* [Work order] For each line of the data below that holds "thân", copy the line.

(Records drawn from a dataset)
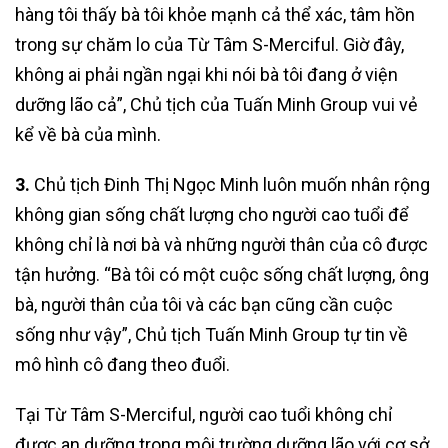
hàng tôi thấy bà tôi khỏe mạnh cả thể xác, tâm hồn
trong sự chăm lo của Từ Tâm S-Merciful. Giờ đây,
không ai phải ngần ngại khi nói bà tôi đang ở viện
dưỡng lão cả”, Chủ tịch của Tuấn Minh Group vui vẻ
kể về bà của mình.
3.
Chủ tịch Đinh Thị Ngọc Minh luôn muốn nhân rộng
không gian sống chất lượng cho người cao tuổi để
không chỉ là nơi bà và những người thân của cô được
tận hưởng. “Bà tôi có một cuộc sống chất lượng, ông
bà, người thân của tôi và các bạn cũng cần cuộc
sống như vậy”, Chủ tịch Tuấn Minh Group tự tin về
mô hình cô đang theo đuổi.
Tại Từ Tâm S-Merciful, người cao tuổi không chỉ
được an dưỡng trong môi trường dưỡng lão với cơ sở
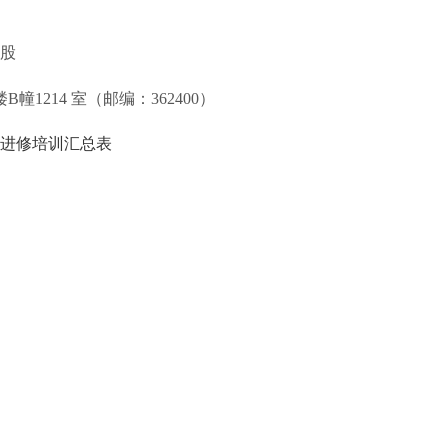
股
楼B幢1214
室（邮编：
362400）
成进修培训汇总表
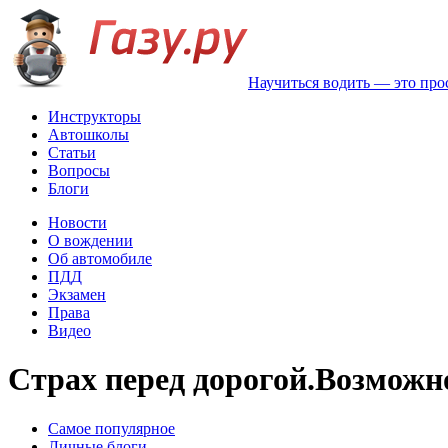
Научиться водить — это про
Инструкторы
Автошколы
Статьи
Вопросы
Блоги
Новости
О вождении
Об автомобиле
ПДД
Экзамен
Права
Видео
Страх перед дорогой.Возможно
Самое популярное
Личные блоги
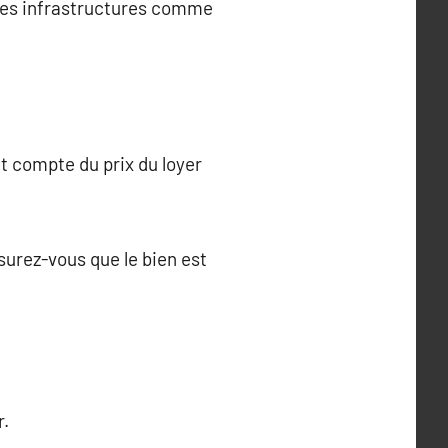
 des infrastructures comme
nt compte du prix du loyer
ssurez-vous que le bien est
r.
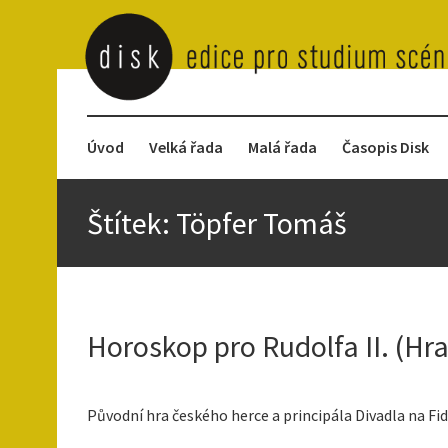
Úvod
Velká řada
Malá řada
Časopis Disk
Štítek:
Töpfer Tomáš
Horoskop pro Rudolfa II. (Hra
Původní hra českého herce a principála Divadla na F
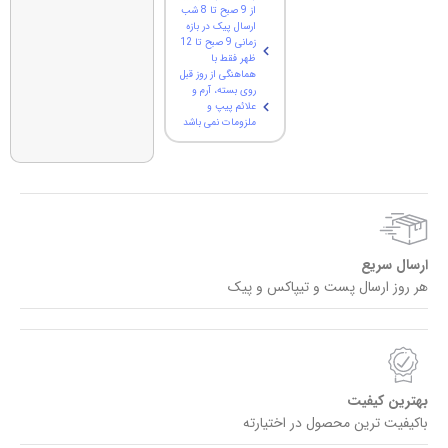
از 9 صبح تا 8 شب
ارسال پیک در بازه
زمانی 9 صبح تا 12
ظهر فقط با
هماهنگی از روز قبل
روی بسته، آرم و
علائم پیپ و
ملزومات نمی باشد
ارسال سریع
هر روز ارسال پست و تیپاکس و پیک
بهترین کیفیت
باکیفیت ترین محصول در اختیارته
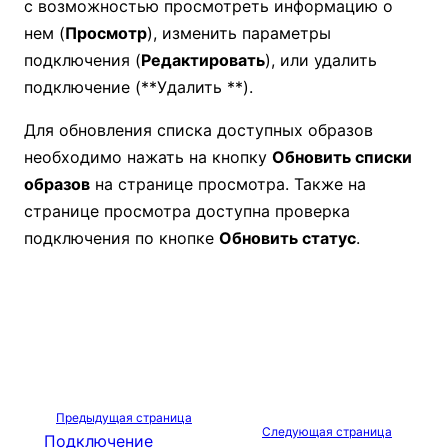
с возможностью просмотреть информацию о
нем (
Просмотр
), изменить параметры
подключения (
Редактировать
), или удалить
подключение (**Удалить **).
Для обновления списка доступных образов
необходимо нажать на кнопку
Обновить списки
образов
на странице просмотра. Также на
странице просмотра доступна проверка
подключения по кнопке
Обновить статус
.
Предыдущая страница
Следующая страница
Подключение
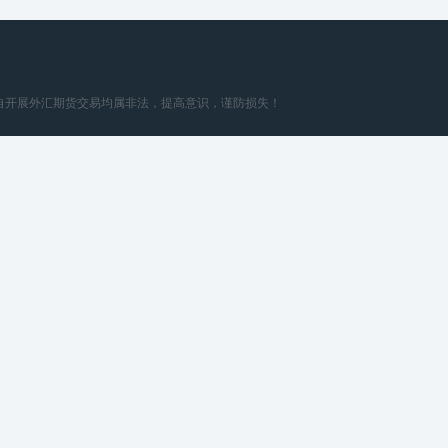
擅自开展外汇期货交易均属非法，提高意识，谨防损失！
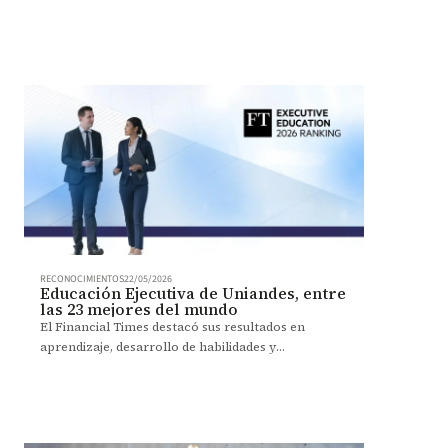
liderazgo e impacto en distintos sectores.
RECONOCIMIENTOS
22/05/2026
Educación Ejecutiva de Uniandes, entre
las 23 mejores del mundo
El Financial Times destacó sus resultados en
aprendizaje, desarrollo de habilidades y
satisfacción de participantes.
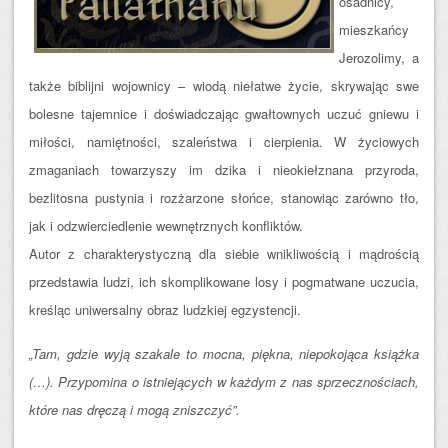
osadnicy,
mieszkańcy
Jerozolimy, a
także biblijni wojownicy – wiodą niełatwe życie, skrywając swe
bolesne tajemnice i doświadczając gwałtownych uczuć gniewu i
miłości, namiętności, szaleństwa i cierpienia. W życiowych
zmaganiach towarzyszy im dzika i nieokiełznana przyroda,
bezlitosna pustynia i rozżarzone słońce, stanowiąc zarówno tło,
jak i odzwierciedlenie wewnętrznych konfliktów.
Au
tor z charakterystyczną dla siebie wnikliwością i mądrością
przedstawia ludzi, ich skomplikowane losy i pogmatwane uczucia,
kreśląc uniwersalny obraz ludzkiej egzystencji.
„Tam, gdzie wyją szakale to mocna, piękna, niepokojąca książka
(…). Przypomina o istniejących w każdym z nas sprzecznościach,
które nas dręczą i mogą zniszczyć”.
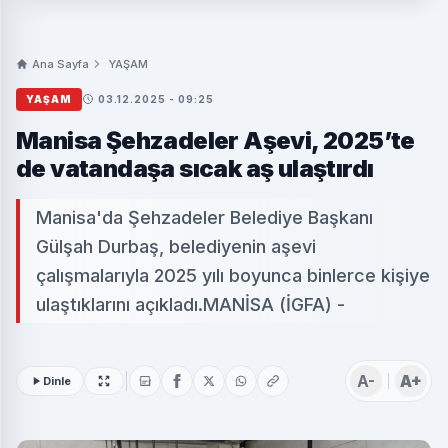
Ana Sayfa
YAŞAM
YAŞAM
03.12.2025 - 09:25
Manisa Şehzadeler Aşevi, 2025’te
de vatandaşa sıcak aş ulaştırdı
Manisa'da Şehzadeler Belediye Başkanı
Gülşah Durbaş, belediyenin aşevi
çalışmalarıyla 2025 yılı boyunca binlerce kişiye
ulaştıklarını açıkladı.MANİSA (İGFA) -
A-
A+
Dinle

* [Solution to the exercise]
không chỉ là nơi bà và những người thân của cô được
bà, người thân của tôi và các bạn cũng cần cuộc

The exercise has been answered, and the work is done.